Appen declined to make an attributable comment.
“If we suspect that a user has violated the terms of service, Toloka will carry out an identity check and request an ID photo as well as a photo of the user holding the ID,” explains Geo Dzhikaev , responsible for Toloka operations.
Driven by a global rush toward AI, the global labeling and data collection industry is expected to reach more than $17.1 billion by 2030, according to Grand View Research, a market research firm and advice. Crowdsourcing platforms such as Toloka, Appen, Clickworker, Teemwork.AI and OneForma connect millions of remote workers in the Global South to tech companies located in Silicon Valley. The platforms publish microtasks from their technology clients, which include Amazon, Microsoft Azure, Salesforce, Google, Nvidia, Boeing and Adobe. Many platforms also partner with Microsoft’s own data services platform, the Universal Human Relevance System (UHRS).
These workers are primarily based in East Africa, Venezuela, Pakistan, India and the Philippines, although there are even some workers in refugee camps, which label, evaluate and generate data. Workers are paid by the piece, with pay ranging from a penny to a few dollars, although the high end is considered a rare find, workers say. “The nature of the work often feels like digital servitude, but it’s a necessity to make a living,” says Hassan, who now also works for Clickworker and Appen.
Sometimes workers are asked to upload audio, images and videos, which contribute to the datasets used to train the AI. Workers are usually not sure how their submissions will be handled, but these can be quite personal: on Clickworker’s Worker Jobs tab, a task says: “Show us your baby/child!” Help teach AI by taking 5 photos of your baby/child! » for €2 ($2.15). The next one says: “Let your minor (aged 13-17) participate in an interesting selfie project! »

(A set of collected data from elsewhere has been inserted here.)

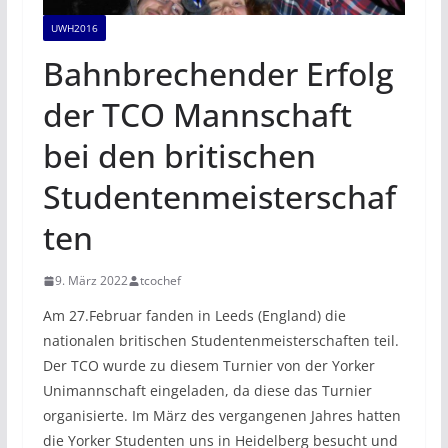
UWH2016
Bahnbrechender Erfolg
der TCO Mannschaft
bei den britischen
Studentenmeisterschaf
ten
9. März 2022
tcochef
Am 27.Februar fanden in Leeds (England) die
nationalen britischen Studentenmeisterschaften teil.
Der TCO wurde zu diesem Turnier von der Yorker
Unimannschaft eingeladen, da diese das Turnier
organisierte. Im März des vergangenen Jahres hatten
die Yorker Studenten uns in Heidelberg besucht und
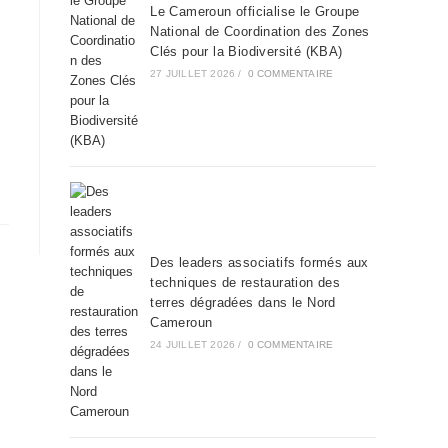
Le Cameroun officialise le Groupe
National de Coordination des Zones
Clés pour la Biodiversité (KBA)
27 JUILLET 2026
/
0 COMMENTAIRE
Des leaders associatifs formés aux
techniques de restauration des
terres dégradées dans le Nord
Cameroun
24 JUILLET 2026
/
0 COMMENTAIRE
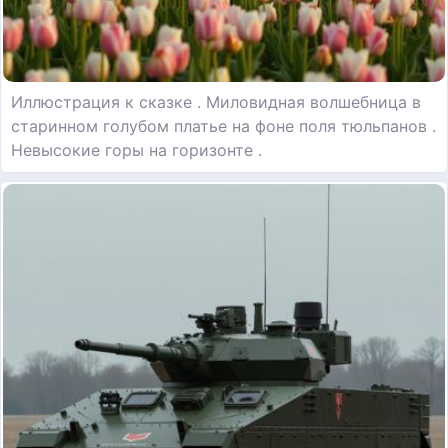
Иллюстрация к сказке . Миловидная волшебница в
старинном голубом платье на фоне поля тюльпанов .
Невысокие горы на горизонте .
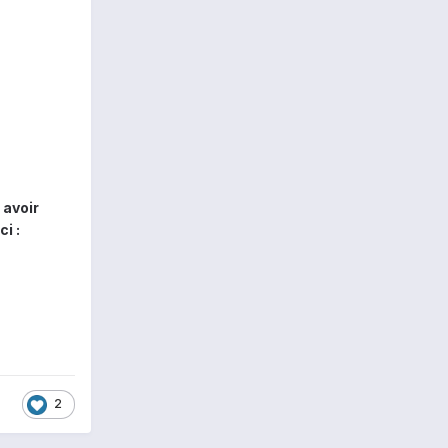
 avoir
i :
2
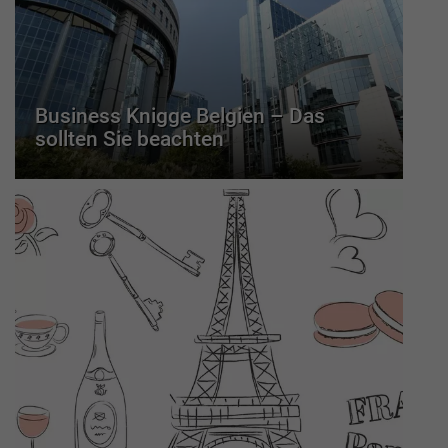
Business Knigge Belgien – Das
sollten Sie beachten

Some tasks involve content moderation, helping the AI distinguish between innocent content and that which contains violence, hate speech or adult images. Hassan shared screen recordings of the tasks available the day he spoke with WIRED. A UHRS task asked him to identify “whore”, “c**t”, “dick” and “slut” from a body of text. For Toloka, she was shown pages and pages of partially naked bodies, including sexualized images, lingerie advertisements, a sculpture on display, and even a naked body taken from a Renaissance-style painting. Task? Decipher adult from benign to help the algorithm distinguish between salacious and entitled torsos.